§ **TASK DESCRIPTION**
Scan the data below. Pull out each line where "website" occurs.

§ **Page-level text extractions**
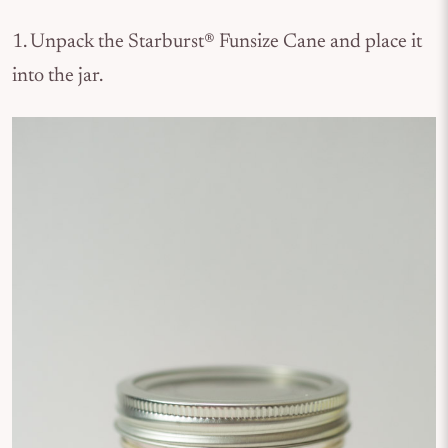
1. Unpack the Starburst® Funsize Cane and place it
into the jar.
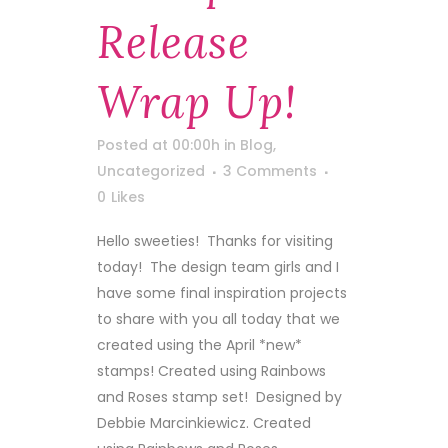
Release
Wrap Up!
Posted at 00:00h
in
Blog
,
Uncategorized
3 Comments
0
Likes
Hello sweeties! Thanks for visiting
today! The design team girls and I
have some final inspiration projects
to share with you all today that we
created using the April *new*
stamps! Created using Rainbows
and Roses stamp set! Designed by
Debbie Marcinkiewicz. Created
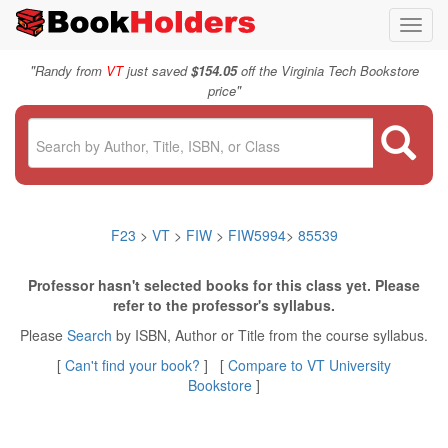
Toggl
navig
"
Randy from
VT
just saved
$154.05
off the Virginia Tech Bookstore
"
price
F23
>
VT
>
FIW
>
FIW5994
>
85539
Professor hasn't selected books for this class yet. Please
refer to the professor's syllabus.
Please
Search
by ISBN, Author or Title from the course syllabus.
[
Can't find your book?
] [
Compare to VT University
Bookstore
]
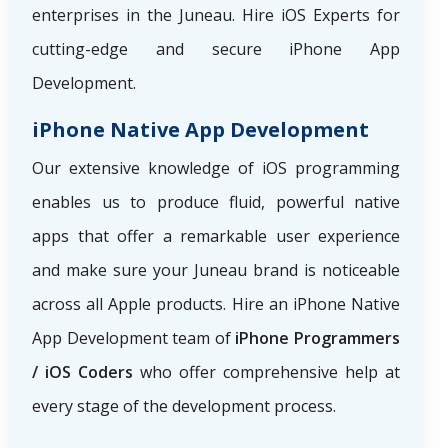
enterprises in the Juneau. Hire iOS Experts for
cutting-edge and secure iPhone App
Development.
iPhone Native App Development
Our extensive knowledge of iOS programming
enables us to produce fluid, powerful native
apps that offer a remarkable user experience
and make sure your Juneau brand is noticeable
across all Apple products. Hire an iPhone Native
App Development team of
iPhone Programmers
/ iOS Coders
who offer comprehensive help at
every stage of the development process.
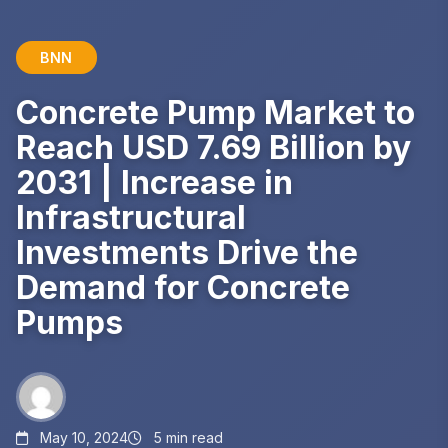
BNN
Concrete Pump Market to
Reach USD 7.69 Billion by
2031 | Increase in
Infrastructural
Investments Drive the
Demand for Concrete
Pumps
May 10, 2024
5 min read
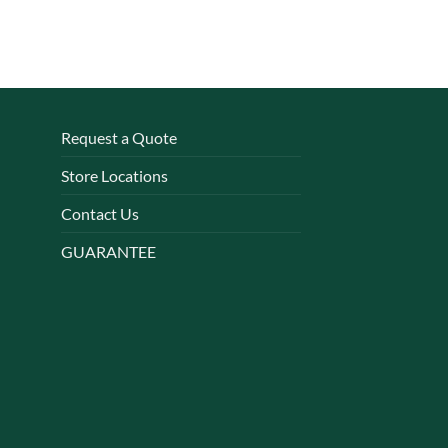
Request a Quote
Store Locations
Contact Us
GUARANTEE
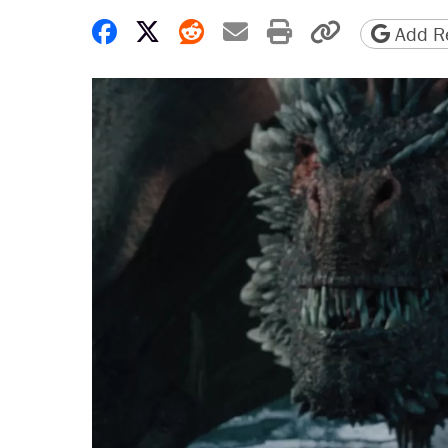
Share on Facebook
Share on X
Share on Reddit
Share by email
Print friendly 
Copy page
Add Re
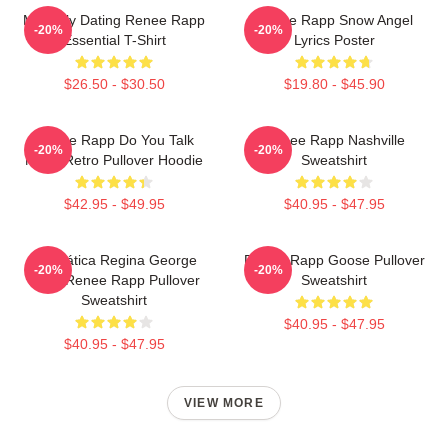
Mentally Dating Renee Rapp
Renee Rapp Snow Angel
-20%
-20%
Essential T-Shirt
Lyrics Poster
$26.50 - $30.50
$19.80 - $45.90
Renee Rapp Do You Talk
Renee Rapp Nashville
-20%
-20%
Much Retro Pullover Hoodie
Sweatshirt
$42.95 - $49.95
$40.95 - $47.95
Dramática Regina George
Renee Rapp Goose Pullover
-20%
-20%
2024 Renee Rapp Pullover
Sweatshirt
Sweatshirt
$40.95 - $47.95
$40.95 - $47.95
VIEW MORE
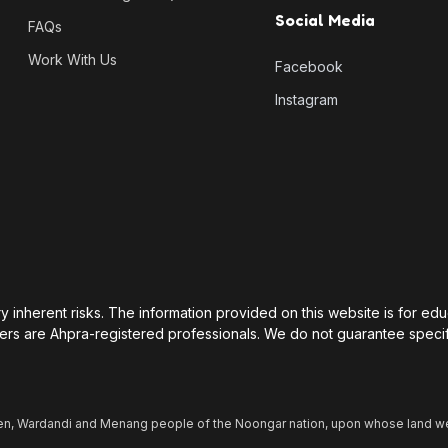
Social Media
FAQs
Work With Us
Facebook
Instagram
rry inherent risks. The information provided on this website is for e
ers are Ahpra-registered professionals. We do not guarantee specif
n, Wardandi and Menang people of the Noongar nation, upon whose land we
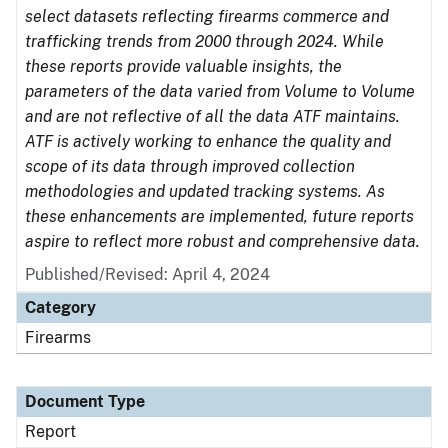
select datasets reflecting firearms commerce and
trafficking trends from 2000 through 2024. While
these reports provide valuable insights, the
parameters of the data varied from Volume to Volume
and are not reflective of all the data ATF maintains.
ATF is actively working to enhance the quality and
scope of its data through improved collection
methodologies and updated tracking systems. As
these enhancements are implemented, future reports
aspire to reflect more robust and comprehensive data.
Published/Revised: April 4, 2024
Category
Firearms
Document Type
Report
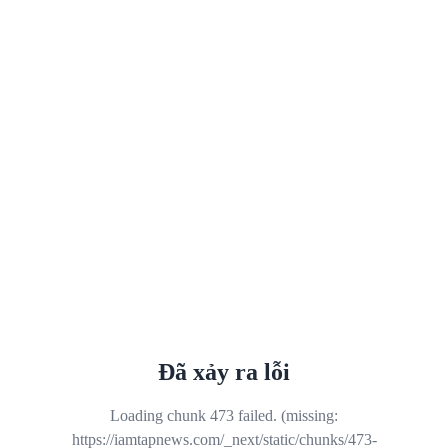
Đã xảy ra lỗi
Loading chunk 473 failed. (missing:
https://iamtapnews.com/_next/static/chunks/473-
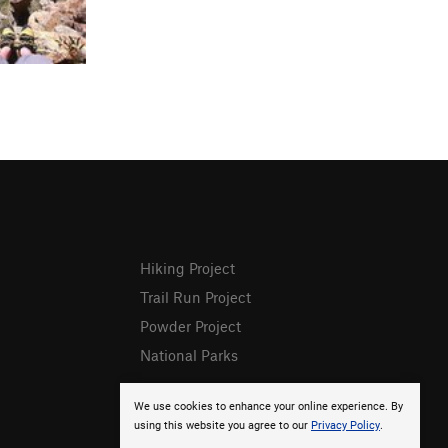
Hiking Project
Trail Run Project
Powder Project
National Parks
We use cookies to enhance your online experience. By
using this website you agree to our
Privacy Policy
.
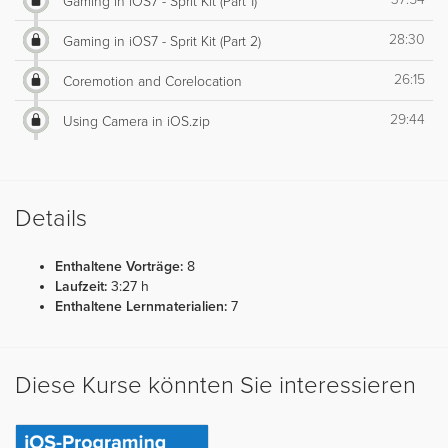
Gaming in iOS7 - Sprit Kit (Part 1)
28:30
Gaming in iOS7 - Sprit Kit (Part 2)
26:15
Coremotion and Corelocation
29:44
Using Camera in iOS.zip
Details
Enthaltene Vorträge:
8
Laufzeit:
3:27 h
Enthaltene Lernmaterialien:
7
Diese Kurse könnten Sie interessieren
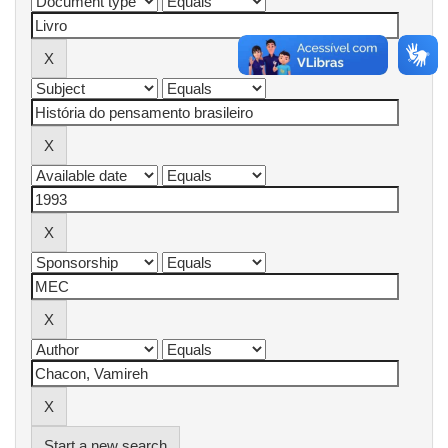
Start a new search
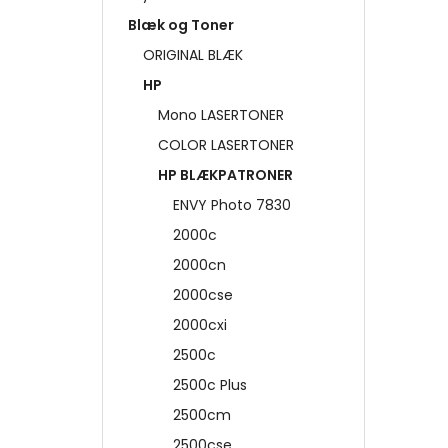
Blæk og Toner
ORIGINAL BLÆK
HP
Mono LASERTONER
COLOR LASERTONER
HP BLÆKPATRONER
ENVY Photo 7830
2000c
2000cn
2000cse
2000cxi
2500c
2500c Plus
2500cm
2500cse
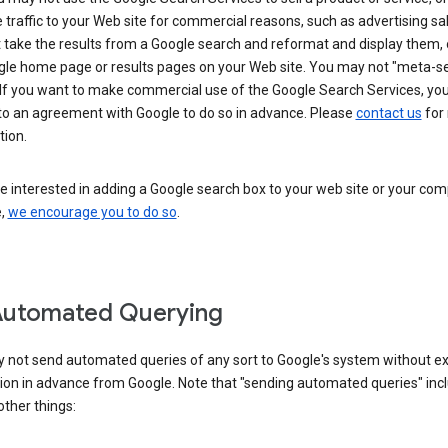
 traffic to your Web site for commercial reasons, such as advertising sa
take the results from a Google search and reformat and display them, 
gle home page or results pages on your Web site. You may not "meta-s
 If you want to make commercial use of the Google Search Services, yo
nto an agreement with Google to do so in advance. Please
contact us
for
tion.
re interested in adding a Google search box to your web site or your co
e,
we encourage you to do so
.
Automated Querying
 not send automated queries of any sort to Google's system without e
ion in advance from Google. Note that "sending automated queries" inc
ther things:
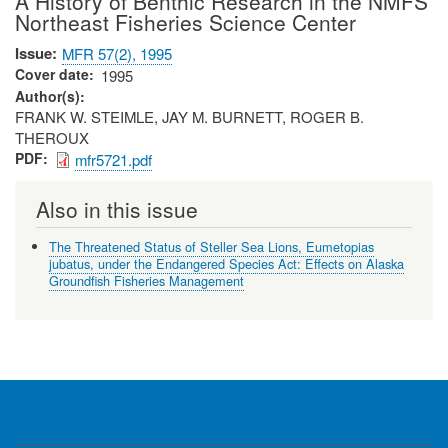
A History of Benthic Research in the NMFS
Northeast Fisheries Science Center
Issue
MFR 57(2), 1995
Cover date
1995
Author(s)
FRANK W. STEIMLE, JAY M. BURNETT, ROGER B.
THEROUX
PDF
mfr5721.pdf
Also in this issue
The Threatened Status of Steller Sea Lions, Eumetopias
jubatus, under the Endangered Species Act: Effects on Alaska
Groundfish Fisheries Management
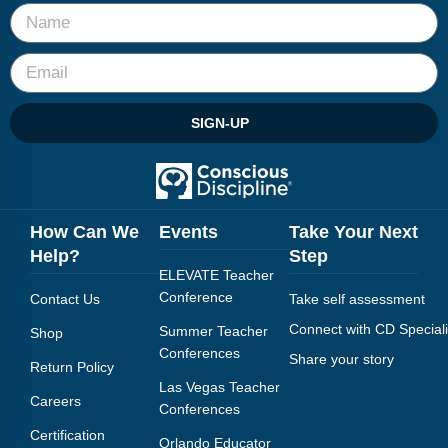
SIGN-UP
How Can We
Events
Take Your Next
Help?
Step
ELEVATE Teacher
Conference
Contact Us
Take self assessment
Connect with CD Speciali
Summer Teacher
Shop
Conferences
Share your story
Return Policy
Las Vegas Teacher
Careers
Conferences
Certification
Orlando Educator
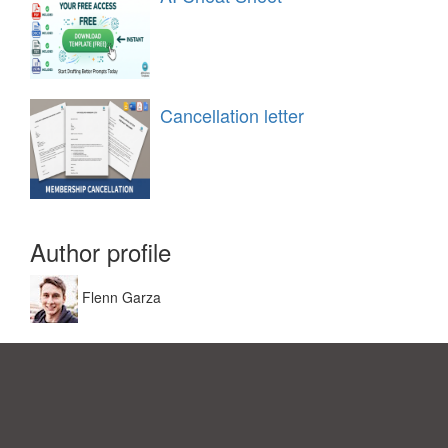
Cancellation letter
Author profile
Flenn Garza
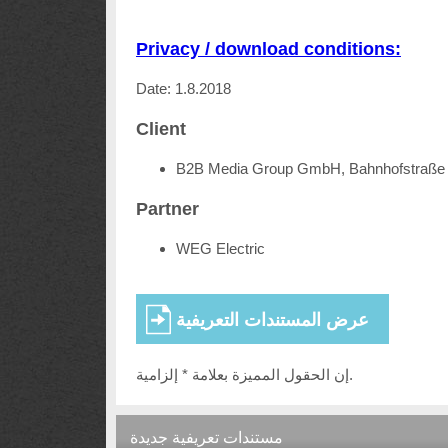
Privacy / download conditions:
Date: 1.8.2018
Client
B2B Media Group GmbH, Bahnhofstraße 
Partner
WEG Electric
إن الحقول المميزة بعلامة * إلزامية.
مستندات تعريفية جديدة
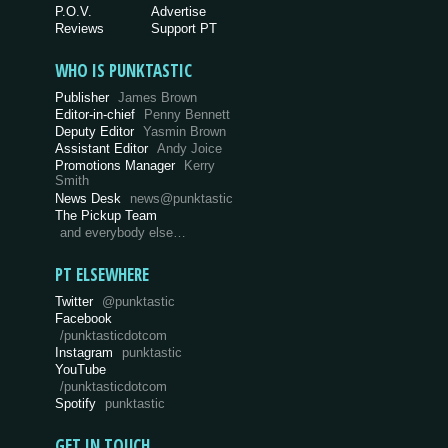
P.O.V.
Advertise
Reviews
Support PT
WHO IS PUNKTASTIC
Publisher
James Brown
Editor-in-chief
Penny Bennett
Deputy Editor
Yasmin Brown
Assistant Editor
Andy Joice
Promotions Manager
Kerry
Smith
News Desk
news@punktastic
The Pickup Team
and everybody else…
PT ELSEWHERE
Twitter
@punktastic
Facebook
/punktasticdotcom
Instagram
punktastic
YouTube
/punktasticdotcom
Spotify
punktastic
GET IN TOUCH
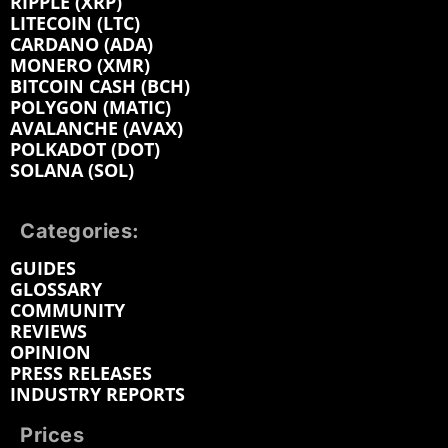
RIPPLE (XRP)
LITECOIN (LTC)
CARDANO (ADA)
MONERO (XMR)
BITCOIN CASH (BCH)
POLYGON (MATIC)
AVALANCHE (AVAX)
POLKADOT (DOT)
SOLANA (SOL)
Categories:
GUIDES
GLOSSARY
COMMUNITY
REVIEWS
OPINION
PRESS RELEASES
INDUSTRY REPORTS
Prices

§ **RESULT OF THIS TASK**
rry inherent risks. The information provided on this website is for e
using this website you agree to our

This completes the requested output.